Usagi Yojimbo #24: Return of the Black Soul
by Stan Sakai
Reviewed by Chris Bolton
It's an old story: new and splashy always stands out over constant and reliable. While Stan Sakai's Usagi Yojimbo has developed a loyal following and won such prestigious industry awards as the Eisner (for volume 12, Grasscutter), the venerable comic series sometimes gets lost in the background of splashier projects and more famous, merchandise-ready characters.
One reason may be that Usagi is a semi-serious epic set in Japan in the 17th century, populated by anthropomorphized animals. It's easy, at first glance, to dismiss the series as a "funny animal comic" for kids. While the comic is undeniably clever with a strong vein of humor, it's not really a comedy and contains a bit too much drama and death for the playground reader. Adults, much more than kids, will likely appreciate the book's deliberate pacing and storytelling craft -- not to mention such novel touches as the little animal skull that rises above each character who dies (Sakai seems to have an endless variety of these skulls in his artistic arsenal).
Stan Sakai's samurai rabbit Miyamoto Usagi made his first appearance back in 1983, then graduated to his own comic in 1987. Usagi Yojimbo has been published regularly (and independently) ever since, ping-ponging from one publisher to the next, most recently landing at Dark Horse Comics. What's remarkable about that timeline is how many comic fads and characters have exploded and faded out while Usagi trundles faithfully along.
If the casual comics fan or non-comics reader knows Usagi at all, it's most likely from his appearance as a supporting character (and, later, action figure) in the Teenage Mutant Ninja Turtles cartoon from the late '80s and early '90s.

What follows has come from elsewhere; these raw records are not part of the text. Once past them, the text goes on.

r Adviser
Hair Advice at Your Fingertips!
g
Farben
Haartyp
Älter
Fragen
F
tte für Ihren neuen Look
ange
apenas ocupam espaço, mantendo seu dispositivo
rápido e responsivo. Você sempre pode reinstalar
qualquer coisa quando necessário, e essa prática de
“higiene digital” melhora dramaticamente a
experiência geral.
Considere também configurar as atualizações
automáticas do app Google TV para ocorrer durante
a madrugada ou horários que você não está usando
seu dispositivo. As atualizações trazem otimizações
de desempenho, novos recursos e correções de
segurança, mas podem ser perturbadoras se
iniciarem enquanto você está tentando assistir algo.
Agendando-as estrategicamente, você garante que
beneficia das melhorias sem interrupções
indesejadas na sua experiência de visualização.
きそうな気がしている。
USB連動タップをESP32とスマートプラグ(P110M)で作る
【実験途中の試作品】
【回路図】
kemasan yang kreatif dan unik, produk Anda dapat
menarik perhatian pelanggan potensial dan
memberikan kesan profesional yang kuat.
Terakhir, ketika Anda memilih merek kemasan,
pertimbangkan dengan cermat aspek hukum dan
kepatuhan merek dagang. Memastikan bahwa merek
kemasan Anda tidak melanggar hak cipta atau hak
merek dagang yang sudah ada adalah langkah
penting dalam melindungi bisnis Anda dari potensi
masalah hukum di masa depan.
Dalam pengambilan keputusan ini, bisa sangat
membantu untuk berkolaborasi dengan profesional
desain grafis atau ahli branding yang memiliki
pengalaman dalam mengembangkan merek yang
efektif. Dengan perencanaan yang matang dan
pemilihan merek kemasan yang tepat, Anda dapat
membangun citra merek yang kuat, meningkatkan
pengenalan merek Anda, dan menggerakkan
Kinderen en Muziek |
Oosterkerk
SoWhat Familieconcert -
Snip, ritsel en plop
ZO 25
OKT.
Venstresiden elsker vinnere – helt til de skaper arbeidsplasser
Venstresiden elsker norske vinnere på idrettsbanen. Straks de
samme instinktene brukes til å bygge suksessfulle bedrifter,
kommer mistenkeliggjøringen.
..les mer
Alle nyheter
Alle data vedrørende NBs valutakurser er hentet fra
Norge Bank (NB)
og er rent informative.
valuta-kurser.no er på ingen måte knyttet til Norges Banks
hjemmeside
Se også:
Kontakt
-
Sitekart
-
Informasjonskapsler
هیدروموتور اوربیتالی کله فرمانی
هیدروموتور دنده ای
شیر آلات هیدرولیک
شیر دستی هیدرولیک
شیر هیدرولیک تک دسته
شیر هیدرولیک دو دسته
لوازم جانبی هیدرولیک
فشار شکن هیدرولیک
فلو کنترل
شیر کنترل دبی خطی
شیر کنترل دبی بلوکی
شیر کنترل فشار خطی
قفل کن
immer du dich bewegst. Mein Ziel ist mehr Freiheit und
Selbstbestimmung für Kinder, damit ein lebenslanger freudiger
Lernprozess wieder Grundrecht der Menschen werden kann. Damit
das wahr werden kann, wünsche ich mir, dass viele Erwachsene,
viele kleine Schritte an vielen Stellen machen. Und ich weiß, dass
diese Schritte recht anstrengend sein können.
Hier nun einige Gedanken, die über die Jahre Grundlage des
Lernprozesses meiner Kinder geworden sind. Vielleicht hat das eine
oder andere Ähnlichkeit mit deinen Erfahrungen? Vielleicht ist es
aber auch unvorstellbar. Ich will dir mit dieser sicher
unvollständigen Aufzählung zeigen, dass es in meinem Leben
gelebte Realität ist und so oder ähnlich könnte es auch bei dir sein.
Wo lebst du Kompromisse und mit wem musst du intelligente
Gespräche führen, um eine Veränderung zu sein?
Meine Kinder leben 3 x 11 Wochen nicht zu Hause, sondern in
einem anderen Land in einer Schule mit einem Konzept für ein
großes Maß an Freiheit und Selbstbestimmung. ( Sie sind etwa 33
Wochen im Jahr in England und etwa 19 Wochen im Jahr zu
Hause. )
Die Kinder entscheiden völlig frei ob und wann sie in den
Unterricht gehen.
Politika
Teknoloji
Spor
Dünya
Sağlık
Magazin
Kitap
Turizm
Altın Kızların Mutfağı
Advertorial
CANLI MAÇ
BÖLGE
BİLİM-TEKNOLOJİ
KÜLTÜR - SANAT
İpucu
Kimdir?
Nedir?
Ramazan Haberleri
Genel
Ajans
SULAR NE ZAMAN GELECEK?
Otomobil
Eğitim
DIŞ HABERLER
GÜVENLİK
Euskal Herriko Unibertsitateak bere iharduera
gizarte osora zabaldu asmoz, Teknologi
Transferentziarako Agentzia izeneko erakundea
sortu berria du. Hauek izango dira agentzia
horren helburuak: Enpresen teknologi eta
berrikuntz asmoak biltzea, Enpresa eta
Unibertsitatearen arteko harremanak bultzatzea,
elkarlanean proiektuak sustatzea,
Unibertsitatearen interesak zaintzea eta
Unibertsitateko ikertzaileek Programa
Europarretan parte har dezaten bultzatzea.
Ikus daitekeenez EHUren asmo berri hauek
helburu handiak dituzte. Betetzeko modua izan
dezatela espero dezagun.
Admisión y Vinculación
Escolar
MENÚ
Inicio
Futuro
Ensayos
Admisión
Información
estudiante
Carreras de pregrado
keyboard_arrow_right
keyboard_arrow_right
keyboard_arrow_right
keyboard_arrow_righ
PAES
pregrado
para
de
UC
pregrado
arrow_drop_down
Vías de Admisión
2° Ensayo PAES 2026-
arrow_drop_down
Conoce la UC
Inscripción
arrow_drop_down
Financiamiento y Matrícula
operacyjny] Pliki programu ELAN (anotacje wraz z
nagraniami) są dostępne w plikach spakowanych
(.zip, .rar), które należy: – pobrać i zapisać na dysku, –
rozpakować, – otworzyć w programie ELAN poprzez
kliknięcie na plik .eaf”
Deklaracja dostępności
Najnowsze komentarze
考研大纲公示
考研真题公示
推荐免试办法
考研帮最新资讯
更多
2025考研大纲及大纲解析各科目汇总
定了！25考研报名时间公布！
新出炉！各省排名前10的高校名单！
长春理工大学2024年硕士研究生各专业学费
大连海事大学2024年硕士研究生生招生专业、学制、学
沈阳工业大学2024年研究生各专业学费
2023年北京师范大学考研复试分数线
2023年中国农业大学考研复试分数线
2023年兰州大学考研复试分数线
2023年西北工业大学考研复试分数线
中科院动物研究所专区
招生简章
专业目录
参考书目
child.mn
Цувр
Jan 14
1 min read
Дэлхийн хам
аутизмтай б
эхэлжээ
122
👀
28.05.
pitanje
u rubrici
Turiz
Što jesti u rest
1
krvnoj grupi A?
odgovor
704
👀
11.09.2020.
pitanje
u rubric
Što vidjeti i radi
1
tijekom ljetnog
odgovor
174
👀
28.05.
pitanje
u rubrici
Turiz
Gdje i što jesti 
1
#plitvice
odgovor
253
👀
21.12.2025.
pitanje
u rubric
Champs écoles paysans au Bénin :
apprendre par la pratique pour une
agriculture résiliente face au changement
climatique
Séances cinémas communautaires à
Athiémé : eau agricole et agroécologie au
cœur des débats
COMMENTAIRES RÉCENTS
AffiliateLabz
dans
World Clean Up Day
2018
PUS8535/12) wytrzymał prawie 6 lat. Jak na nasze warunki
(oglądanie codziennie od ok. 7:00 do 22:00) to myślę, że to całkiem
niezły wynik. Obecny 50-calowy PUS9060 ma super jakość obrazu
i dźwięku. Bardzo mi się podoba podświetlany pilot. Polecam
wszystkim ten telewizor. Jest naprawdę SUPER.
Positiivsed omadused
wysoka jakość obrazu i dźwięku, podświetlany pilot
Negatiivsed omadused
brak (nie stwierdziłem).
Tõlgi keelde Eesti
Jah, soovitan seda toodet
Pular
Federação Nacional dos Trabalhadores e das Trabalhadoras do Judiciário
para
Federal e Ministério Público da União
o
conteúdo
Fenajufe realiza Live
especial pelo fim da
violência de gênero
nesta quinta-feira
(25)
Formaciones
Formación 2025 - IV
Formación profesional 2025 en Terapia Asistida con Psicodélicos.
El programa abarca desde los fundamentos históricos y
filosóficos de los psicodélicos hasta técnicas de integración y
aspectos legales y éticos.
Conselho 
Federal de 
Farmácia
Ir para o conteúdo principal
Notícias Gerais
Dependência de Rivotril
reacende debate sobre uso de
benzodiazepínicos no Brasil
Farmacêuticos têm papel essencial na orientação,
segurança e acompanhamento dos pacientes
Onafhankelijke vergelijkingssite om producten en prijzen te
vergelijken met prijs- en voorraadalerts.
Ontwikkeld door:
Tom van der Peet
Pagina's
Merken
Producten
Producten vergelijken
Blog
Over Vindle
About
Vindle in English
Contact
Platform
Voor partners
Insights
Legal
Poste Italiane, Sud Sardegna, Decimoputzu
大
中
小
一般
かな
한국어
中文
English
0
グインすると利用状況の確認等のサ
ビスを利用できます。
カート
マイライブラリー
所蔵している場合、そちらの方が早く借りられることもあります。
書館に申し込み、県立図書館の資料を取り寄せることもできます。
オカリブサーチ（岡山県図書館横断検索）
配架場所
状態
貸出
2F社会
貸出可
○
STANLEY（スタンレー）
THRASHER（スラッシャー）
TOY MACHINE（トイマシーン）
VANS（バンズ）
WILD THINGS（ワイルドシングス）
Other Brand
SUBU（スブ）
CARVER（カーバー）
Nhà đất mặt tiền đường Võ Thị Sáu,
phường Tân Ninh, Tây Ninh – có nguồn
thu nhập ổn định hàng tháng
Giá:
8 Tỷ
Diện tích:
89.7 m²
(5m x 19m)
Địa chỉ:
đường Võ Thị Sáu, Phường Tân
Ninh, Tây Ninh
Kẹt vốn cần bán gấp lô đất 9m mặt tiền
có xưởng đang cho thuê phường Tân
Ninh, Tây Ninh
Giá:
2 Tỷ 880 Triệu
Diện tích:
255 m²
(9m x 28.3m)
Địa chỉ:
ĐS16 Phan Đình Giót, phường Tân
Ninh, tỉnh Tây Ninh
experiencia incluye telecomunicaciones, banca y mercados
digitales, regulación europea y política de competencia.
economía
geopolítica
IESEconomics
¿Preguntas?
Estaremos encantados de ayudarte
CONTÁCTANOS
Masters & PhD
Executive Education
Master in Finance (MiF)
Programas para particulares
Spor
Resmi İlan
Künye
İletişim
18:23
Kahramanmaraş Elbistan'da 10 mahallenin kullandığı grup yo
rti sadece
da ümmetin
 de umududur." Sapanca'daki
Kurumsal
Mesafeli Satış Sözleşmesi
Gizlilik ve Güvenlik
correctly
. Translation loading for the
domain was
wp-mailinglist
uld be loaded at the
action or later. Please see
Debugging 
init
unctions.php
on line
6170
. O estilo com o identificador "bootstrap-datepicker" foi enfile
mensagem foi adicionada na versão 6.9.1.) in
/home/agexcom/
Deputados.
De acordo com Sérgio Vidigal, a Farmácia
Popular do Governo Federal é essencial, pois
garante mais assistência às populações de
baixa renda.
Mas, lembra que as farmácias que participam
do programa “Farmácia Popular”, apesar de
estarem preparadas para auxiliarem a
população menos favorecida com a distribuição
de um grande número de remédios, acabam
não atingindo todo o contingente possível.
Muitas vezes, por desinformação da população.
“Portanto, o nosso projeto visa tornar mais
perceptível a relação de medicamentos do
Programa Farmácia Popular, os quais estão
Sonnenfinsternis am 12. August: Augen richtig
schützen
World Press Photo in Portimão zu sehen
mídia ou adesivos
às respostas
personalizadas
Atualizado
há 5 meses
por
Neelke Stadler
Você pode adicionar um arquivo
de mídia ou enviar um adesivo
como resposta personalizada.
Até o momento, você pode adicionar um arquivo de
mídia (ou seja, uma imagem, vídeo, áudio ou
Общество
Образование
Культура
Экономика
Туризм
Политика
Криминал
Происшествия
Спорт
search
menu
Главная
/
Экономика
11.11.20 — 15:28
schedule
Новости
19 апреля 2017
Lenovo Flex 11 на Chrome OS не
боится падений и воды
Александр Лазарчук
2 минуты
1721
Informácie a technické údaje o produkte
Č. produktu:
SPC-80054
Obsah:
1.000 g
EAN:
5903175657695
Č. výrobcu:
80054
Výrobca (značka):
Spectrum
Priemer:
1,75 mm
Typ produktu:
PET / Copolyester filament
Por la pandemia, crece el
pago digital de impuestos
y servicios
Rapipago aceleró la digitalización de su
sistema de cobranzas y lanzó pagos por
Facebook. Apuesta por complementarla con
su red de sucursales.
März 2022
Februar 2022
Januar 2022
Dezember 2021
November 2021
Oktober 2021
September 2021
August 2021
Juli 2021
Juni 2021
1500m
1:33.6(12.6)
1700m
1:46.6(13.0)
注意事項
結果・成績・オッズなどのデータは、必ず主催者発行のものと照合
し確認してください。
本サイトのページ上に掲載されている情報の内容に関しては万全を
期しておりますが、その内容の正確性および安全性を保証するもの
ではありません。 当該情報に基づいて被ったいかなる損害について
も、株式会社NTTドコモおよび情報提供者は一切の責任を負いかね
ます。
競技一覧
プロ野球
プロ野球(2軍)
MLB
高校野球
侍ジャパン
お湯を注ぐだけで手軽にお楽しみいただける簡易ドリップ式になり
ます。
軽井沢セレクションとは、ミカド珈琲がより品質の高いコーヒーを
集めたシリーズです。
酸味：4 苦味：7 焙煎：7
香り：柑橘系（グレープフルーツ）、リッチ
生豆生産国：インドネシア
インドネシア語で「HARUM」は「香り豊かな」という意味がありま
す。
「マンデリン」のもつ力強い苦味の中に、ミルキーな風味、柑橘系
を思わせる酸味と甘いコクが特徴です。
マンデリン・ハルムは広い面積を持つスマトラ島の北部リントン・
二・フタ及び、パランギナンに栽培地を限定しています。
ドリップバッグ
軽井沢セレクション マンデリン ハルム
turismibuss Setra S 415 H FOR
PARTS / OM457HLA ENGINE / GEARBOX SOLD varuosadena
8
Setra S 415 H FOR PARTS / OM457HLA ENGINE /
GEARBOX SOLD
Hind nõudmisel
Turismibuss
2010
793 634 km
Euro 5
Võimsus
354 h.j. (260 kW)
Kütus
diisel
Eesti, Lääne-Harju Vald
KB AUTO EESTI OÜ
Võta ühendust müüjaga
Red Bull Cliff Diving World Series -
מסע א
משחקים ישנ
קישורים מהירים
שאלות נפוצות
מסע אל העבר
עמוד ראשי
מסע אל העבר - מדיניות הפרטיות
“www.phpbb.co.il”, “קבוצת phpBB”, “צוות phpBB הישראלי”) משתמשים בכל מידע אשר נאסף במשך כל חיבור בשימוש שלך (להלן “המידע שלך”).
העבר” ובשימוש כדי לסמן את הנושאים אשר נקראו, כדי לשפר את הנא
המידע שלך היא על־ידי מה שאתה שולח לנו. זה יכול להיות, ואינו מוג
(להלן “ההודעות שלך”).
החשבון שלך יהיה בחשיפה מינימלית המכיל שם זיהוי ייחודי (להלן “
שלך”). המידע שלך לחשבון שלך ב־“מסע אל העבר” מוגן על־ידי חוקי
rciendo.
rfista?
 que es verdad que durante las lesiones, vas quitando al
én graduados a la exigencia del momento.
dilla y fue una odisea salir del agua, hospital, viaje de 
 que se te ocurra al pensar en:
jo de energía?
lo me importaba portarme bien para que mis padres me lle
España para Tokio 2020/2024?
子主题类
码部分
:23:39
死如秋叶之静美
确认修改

The Ninja Turtles famously grew from underground black-and-white cult comic in the '80s to mass-market blockbuster success, with toys, movies, cartoons, and every other kind of merchandise imaginable, then flared out, as all fads must, only to become a fraction of their former glory, stumbling from one hopeful (so-far unsuccessful) makeover to another. During the same timeframe, Usagi Yojimbo has continued unabated, deftly dodging both those commercial heights and inevitable, crushing lows.
Usagi is the Subaru of comics: safe and reliable, sleek but not terribly sexy, and so often taken tragically for granted. As I've worked my way through the paperback collections, I've gone from mildly interested and appreciative to full-on admirer. Comics storytelling this enduring is an admirable feat, nearly impossible to maintain -- and one that deserves recognition.
While mainstream comics have veered from the over-the-top, steroids-and-giant-guns style of the '90s to today's blandly realistic depictions that scream "Soon to be a major motion picture (we hope!)," Sakai has maintained a consistent artistic vision. His work continues to improve, but in a manner whose unassuming deliberateness would be appreciated by the title character. Sakai's style works superbly on the Goldilocks scale: it's never too big or flashy, nor too small and decompressed; it's always just right.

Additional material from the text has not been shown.